Below there are a few models to play with. Check [this page](https://keras.io/api/layers/) for documentation on the repertoire of layers.

This is the original model from the Keras tutorial:

In [None]:
model = keras.Sequential(
    [
        keras.layers.Input(shape=input_shape),
        keras.layers.Conv2D(64, kernel_size=(3, 3), activation="relu"),
        keras.layers.Conv2D(64, kernel_size=(3, 3), activation="relu"),
        keras.layers.MaxPooling2D(pool_size=(2, 2)),
        keras.layers.Conv2D(128, kernel_size=(3, 3), activation="relu"),
        keras.layers.Conv2D(128, kernel_size=(3, 3), activation="relu"),
        keras.layers.GlobalAveragePooling2D(),
        keras.layers.Dropout(0.5),
        keras.layers.Dense(num_classes, activation="softmax"),
    ]
)

This is a perception for each class, the simplest neural network:

In [None]:
model = keras.Sequential(
    [
        keras.layers.Input(shape=input_shape),
        keras.layers.Flatten(),
        keras.layers.Dense(num_classes, activation="softmax"),
    ]
)

## Show structure of the created model

In [None]:
model.summary()

## Trainning of the model

First, compile the model, defining:
1. the loss function (categorical cross-entropy)
2. the optimizer (ADAM)
3. the performance metric (categorical accuracy)

In [None]:
model.compile(
    loss=keras.losses.SparseCategoricalCrossentropy(),
    optimizer=keras.optimizers.Adam(learning_rate=1e-3),
    metrics=[
        keras.metrics.SparseCategoricalAccuracy(name="acc"),
    ],
)

Next, perform the training itself, configured by:
1. batch size -- how many data points are used for each gradient step)
2. number of epochs -- how many epochs (an epoch means going through all data points)

In [None]:
batch_size = 128
epochs = 20

callbacks = [
    keras.callbacks.ModelCheckpoint(filepath="model_at_epoch_{epoch}.keras"),
    keras.callbacks.EarlyStopping(monitor="val_loss", patience=2),
]

model.fit(
    x_train,
    y_train,
    batch_size=batch_size,
    epochs=epochs,
    validation_split=0.15,
    callbacks=callbacks,
)

## Load/save model

(optional) Use one of the cells below to save or to load the model to/from disk.

In [None]:
model.save("final_model.keras")

In [None]:
model = keras.saving.load_model("final_model.keras")

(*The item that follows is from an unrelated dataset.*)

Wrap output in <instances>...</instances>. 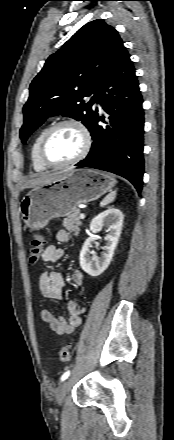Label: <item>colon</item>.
<instances>
[{"label": "colon", "instance_id": "1", "mask_svg": "<svg viewBox=\"0 0 174 440\" xmlns=\"http://www.w3.org/2000/svg\"><path fill=\"white\" fill-rule=\"evenodd\" d=\"M44 239L39 234H34L31 239L30 251H29V261L34 264L40 258L43 248H44ZM70 346H64L61 348L59 352V359L62 362H67L70 359Z\"/></svg>", "mask_w": 174, "mask_h": 440}]
</instances>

## Evaluate the performance of the model on the test set

* the value of the loss function on the test set
* the accuracy on the test set (1=100)

In [None]:
score = model.evaluate(x_test, y_test, verbose=0)
print("Test loss:", score[0])
print("Test accuracy:", score[1])

## Show the classification of a few test data points

In [None]:
plt.figure(figsize=(10, 10))
predictions = model.predict(x_test[0:9])
y = predictions.argmax(axis=1)
for (i,p) in zip(range(9),y):
        ax = plt.subplot(3, 3, i + 1)
        plt.imshow(np.array(x_test[i,:,:,0]))
        plt.title(f"true={y_test[i]} pred={p}")
        plt.axis("off")

This finishes the example. Now go back and play with different network architectures. Have fun!